Nokia, a global leader in wireless and fixed-network equipment manufacturing, reported its first-quarter financial results showing a smaller-than-expected profit and a significant double-digit decline in sales. This drop in sales is attributed to the ongoing weakness of the telecom equipment market, driven by operators cutting back on investments in 5G technology due to economic uncertainty and high financing costs.
Despite this challenge, Nokia’s CEO Pekka Lundmark expressed confidence in achieving the company’s full-year outlook, citing continued improvement in order intake. As one of the leading suppliers of 5G technology globally, alongside Ericsson, Huawei, and Samsung, Nokia faces challenges in regions like North America and India where spending on 5G technology has been low.
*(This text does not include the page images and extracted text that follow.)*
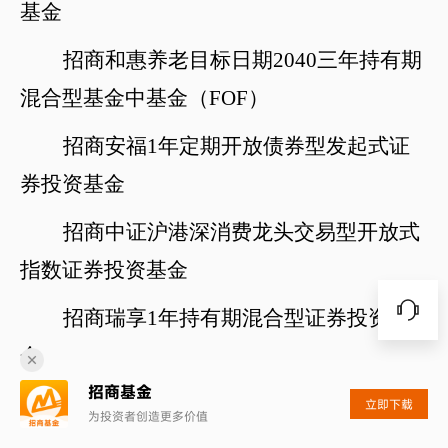
基金
招商和惠养老目标日期
2040三年持有期
混合型基金中基金（FOF）
招商安福
1年定期开放债券型发起式证
券投资基金
招商中证沪港深消费龙头交易型开放式
指数证券投资基金
招商瑞享
1年持有期混合型证券投资基
金
招商基金
招商稳恒中短债
60天持有期债券型证券
立即下载
为投资者创造更多价值
投资基金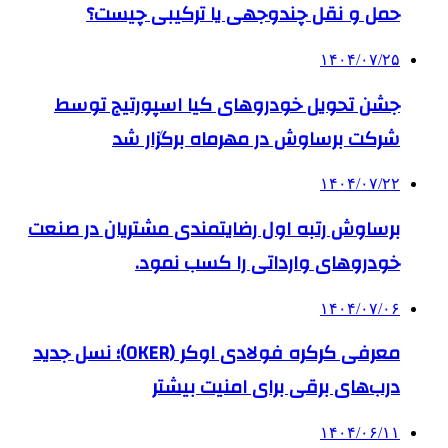
حمل و نقل چندوجهی یا ترکیبی چیست؟
۱۴۰۴/۰۷/۲۵
جشن تحویل خودروهای کیا اسپورتیج توسط
شرکت برساوش در مهرماه برگزار شد
۱۴۰۴/۰۷/۲۲
برساوش رتبه اول رضایتمندی مشتریان در صنعت
خودروهای وارداتی را کسب نمود.
۱۴۰۴/۰۷/۰۶
معرفی کرکره فولادی اوکر (OKER)؛ نسل جدید
درب‌های برقی برای امنیت بیشتر
۱۴۰۴/۰۶/۱۱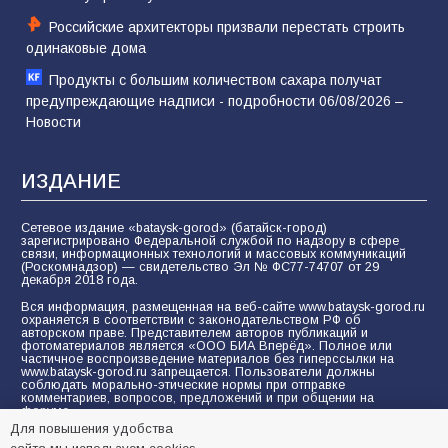
Российские архитекторы призвали перестать строить
одинаковые дома
Продукты с большим количеством сахара получат
предупреждающие надписи - подробности 06/08/2026 –
Новости
ИЗДАНИЕ
Сетевое издание «bataysk-gorod» (батайск-город)
зарегистрировано Федеральной службой по надзору в сфере
связи, информационных технологий и массовых коммуникаций
(Роскомнадзор) — свидетельство Эл № ФС77-74707 от 29
декабря 2018 года.
Вся информация, размещенная на веб-сайте www.bataysk-gorod.ru
охраняется в соответствии с законодательством РФ об
авторском праве. Представителем авторов публикаций и
фотоматериалов является «ООО БИА Вперёд». Полное или
частичное воспроизведение материалов без гиперссылки на
www.bataysk-gorod.ru запрещается. Пользователи должны
соблюдать морально-этические нормы при отправке
комментариев, вопросов, предложений и при общении на
форуме.
Для повышения удобства
Политика конфиденциальности и защиты информации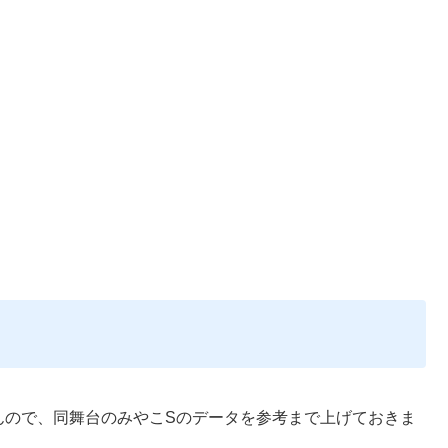
んので、同舞台のみやこSのデータを参考まで上げておきま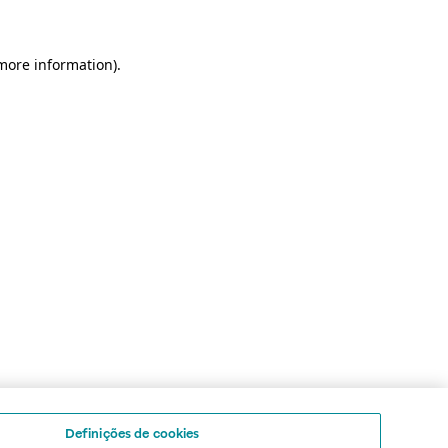
 more information)
.
Definições de cookies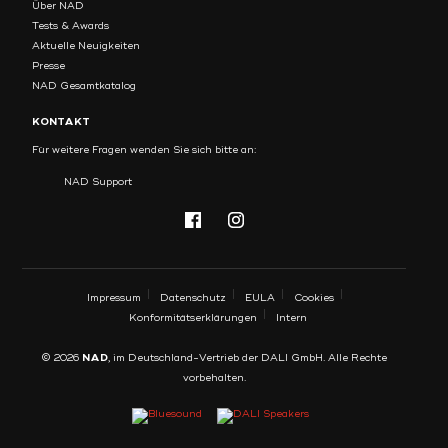
Über NAD
Tests & Awards
Aktuelle Neuigkeiten
Presse
NAD Gesamtkatalog
KONTAKT
Für weitere Fragen wenden Sie sich bitte an:
NAD Support
Impressum
Datenschutz
EULA
Cookies
Konformitätserklärungen
Intern
NAD
© 2026
, im Deutschland-Vertrieb der DALI GmbH. Alle Rechte
vorbehalten.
During the January-March period, Nokia reported a net profit of 501 million euros, an increase of 46% from the previous year but below analysts’ expectations. One-off gains from Nokia’s licensing business contributed to the profit, while net income attributable to shareholders stood at 497 million euros, up from 332 million euros a year earlier. Sales were down 20% at 4.7 billion euros.
Nokia’s mobile network unit was particularly impacted by the low levels of spending on 5G technology during the first quarter. However, Lundmark expressed optimism regarding the outlook for Network Infrastructure and projected a return to net sales growth in the second half of 2024.